SINGER-SONGWRITER: Herbstmusik

Eine passendere Jahreszeit als den Herbst hätte Singer-Songwriterin Agnes Obel für das Erscheinungsdatum ihres zweiten Studioalbums und für ihr Konzert in Luxemburg in dieser Woche nicht wählen können.

Keine leichte Muse:
Agnes Obel.

Die Musik der Dänin, die einfach, aber schön, melancholisch, aber nicht todtraurig ist, die ruhig dahinweht wie ein Herbstblatt im Wind, ist der perfekte Soundtrack zu einem entspannten Nachmittag, den man bei einer Tasse Tee zu Hause auf der Couch verbringt. Die Songtexte der Wahlberlinerin entstehen assoziativ zu den Melodien, die ihr durch den Sinn gehen, und bieten daher dem Hörer viel Raum, seinen Gedanken und Interpretationen freien Lauf zu lassen.

Dies ist wohl eine natürliche Entwicklung bei einer Künstlerin, die in einem musikalischen Haushalt aufwuchs und schon früh im Klavierunterricht die Freiheit genoss, nur die Lieder und Kompositionen zu spielen, die ihr gefielen. Es wird hieraus auch verständlich, dass Obel sich nicht auf Gesang und Klavier beschränkte, sondern noch weitere Instrumente spielen lernte und mit 17 Jahren die Schule abbrach, um sich solide Kenntnisse in Soundtechnik und Musikproduktion anzueignen.

Ihr 2010 erschienenes Debütalbum „Philharmonics“ entstand so auch fast ausschließlich in Eigenarbeit. Neben den Kompositionen und Texten selbst bestritt Agnes Obel den Gesang, das Klavierspiel, die Aufnahmen und war für die Produktion des Albums verantwortlich. Obwohl ihre Musik nicht für ein breites Publikum bestimmt war, sondern ein sehr persönliches Produkt ihrer besonderen Kreativität darstellte, hatte sie unerwarteten Erfolg. Die Deutsche Telekom geriet auf MySpace an eine Demoversion ihres Songs „Just so“, verwendete diesen in einem Werbespot und verhalf Obel so zu einem Vertrag mit einem Label, auf dem sie ihr Debütalbum veröffentlichen konnte.

Es habe sie – und auch ihr Label – sehr überrascht, dass sich ihre Musik als massentauglich erwies, so Obel in einem Interview.
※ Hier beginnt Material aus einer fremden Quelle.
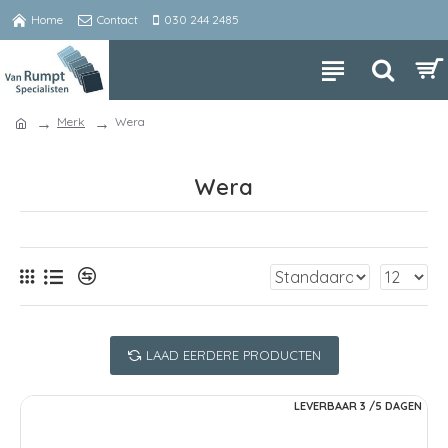
Home
Contact
030 244 2485
Merk
Wera
Wera
LAAD EERDERE PRODUCTEN
LEVERBAAR 3 /5 DAGEN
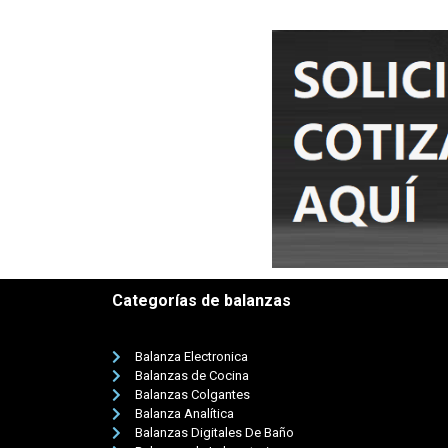
Categorías de balanzas
Balanza Electronica
Balanzas de Cocina
Balanzas Colgantes
Balanza Analítica
Balanzas Digitales De Baño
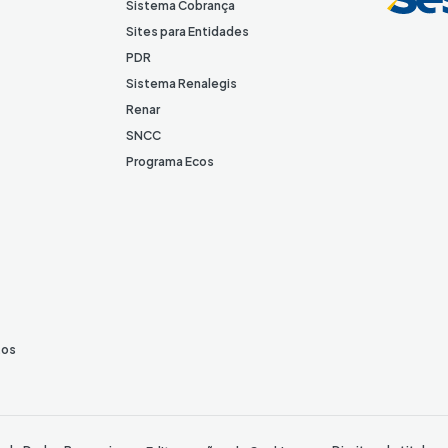
n
Sistema Cobrança
Sites para Entidades
PDR
Sistema Renalegis
Renar
SNCC
Programa Ecos
tos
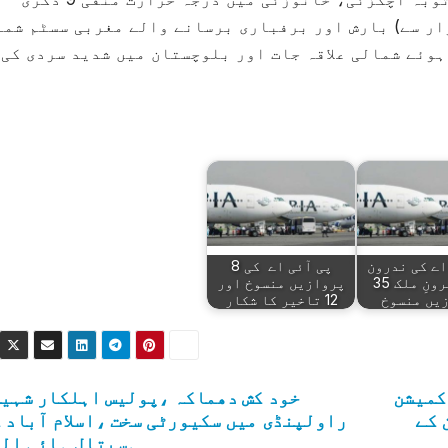
ار سے) بارش اور برفباری برسانے والے مغربی سسٹم شما
وئے شمالی علاقہ جات اور بلوچستان میں شدید سردی کی
اے کی ندرون
پی آئی اے کی 8
اور بیرونِ ملک 35
پروازیں منسوخ اور
یں منسوخ
12 تاخیر کا شکار
کمیشن
خود کش دھماکہ ،پولیس اہلکار شہی
 کے
راولپنڈی میں سکیورٹی سخت ،اسلام آباد 
ہسپتال ہائی ال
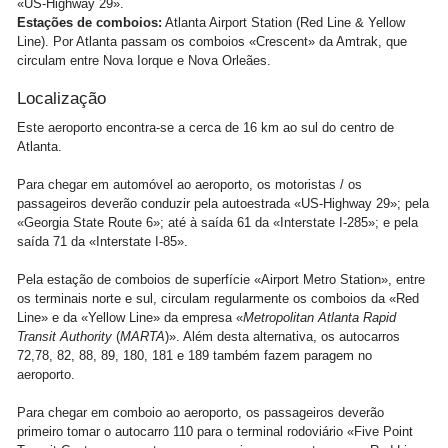
«US-Highway 29».
Estações de comboios:
Atlanta Airport Station (Red Line & Yellow
Line). Por Atlanta passam os comboios «Crescent» da Amtrak, que
circulam entre Nova Iorque e Nova Orleães.
Localização
Este aeroporto encontra-se a cerca de 16 km ao sul do centro de
Atlanta.
Para chegar em automóvel ao aeroporto, os motoristas / os
passageiros deverão conduzir pela autoestrada «US-Highway 29»; pela
«Georgia State Route 6»; até à saída 61 da «Interstate I-285»; e pela
saída 71 da «Interstate I-85».
Pela estação de comboios de superfície «Airport Metro Station», entre
os terminais norte e sul, circulam regularmente os comboios da «Red
Line» e da «Yellow Line» da empresa «
Metropolitan Atlanta Rapid
Transit Authority
(
MARTA
)»
. Além desta alternativa, os autocarros
72,78, 82, 88, 89, 180, 181 e 189 também fazem paragem no
aeroporto.
Para chegar em comboio ao aeroporto, os passageiros deverão
primeiro tomar o autocarro 110 para o terminal rodoviário «Five Point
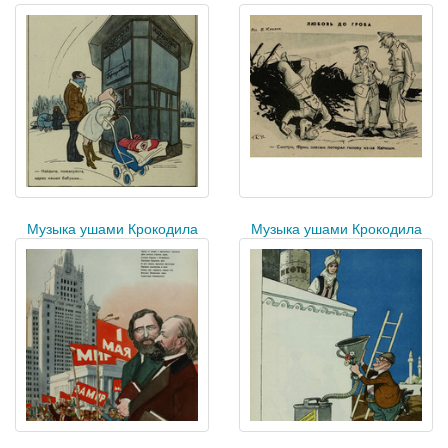
Музыка ушами Крокодила
Музыка ушами Крокодила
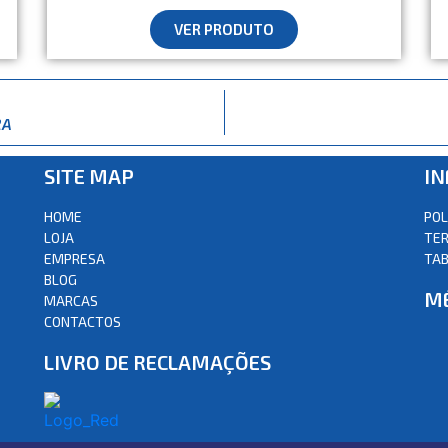
VER PRODUTO
RA
SITE MAP
I
HOME
POL
LOJA
TER
EMPRESA
TAB
BLOG
M
MARCAS
CONTACTOS
LIVRO DE RECLAMAÇÕES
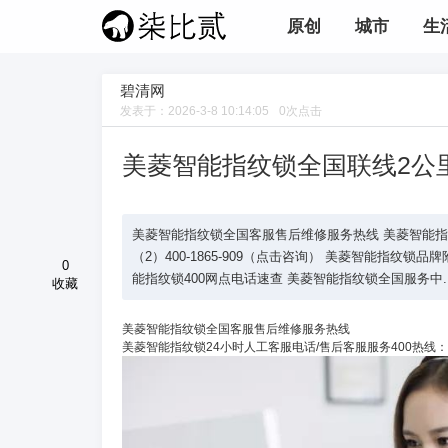
原创
城市
生
碧清网
发表于：
2026-3-8 10:14:05
0
次点击
美菱智能指纹锁全国联线2公
美菱智能指纹锁全国客服售后维修服务热线 美菱智能指纹锁24
（2）400-1865-909（点击咨询） 美菱智能指纹锁品牌附近
0
能指纹锁400网点电话速查 美菱智能指纹锁全国服务中..
收藏
美菱智能指纹锁全国客服售后维修服务热线
美菱智能指纹锁24小时人工客服电话/售后客服服务400热线：(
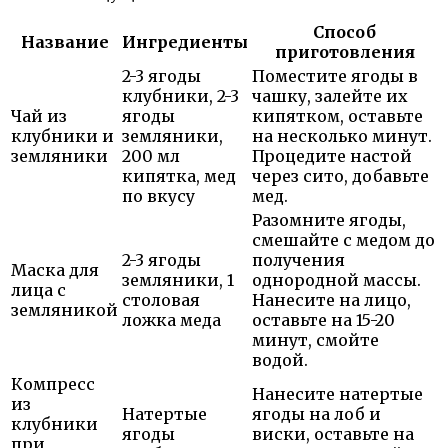
Способ
Название
Ингредиенты
приготовления
2-3 ягоды
Поместите ягоды в
клубники, 2-3
чашку, залейте их
Чай из
ягоды
кипятком, оставьте
клубники и
земляники,
на несколько минут.
земляники
200 мл
Процедите настой
кипятка, мед
через сито, добавьте
по вкусу
мед.
Разомните ягоды,
смешайте с медом до
2-3 ягоды
получения
Маска для
земляники, 1
однородной массы.
лица с
столовая
Нанесите на лицо,
земляникой
ложка меда
оставьте на 15-20
минут, смойте
водой.
Компресс
Нанесите натертые
из
Натертые
ягоды на лоб и
клубники
ягоды
виски, оставьте на
при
Neben verschiedenen dänischen und belgischen Musikpreisen schlug sich der Erfolg in unzähligen positiven Kritiken sowie den Verkaufszahlen nieder: „Philharmonics“ hat in Frankreich und Belgien Platinstatus erreicht, in Dänemark sogar den fünffachen.

Um so erstaunlicher, dass Obels Musik weder bahnbrechend neu ist noch einen Ballermann-Hit zum Mitgrölen aufweist. Vielmehr zeichnen sich ihre Lieder durch emotionale, langsame Melodien aus, die auf „Philharmonics“ fast ausschließlich von Obels schöner, teils klarer, teils rauer Stimme getragen werden. Das allgegenwärtige Klavier, das die Stimmung jedes Liedes bestimmt und aus dem Obel Inspiration für die Songtexte zieht, sieht sie als gleichwertig zu ihrem Gesang.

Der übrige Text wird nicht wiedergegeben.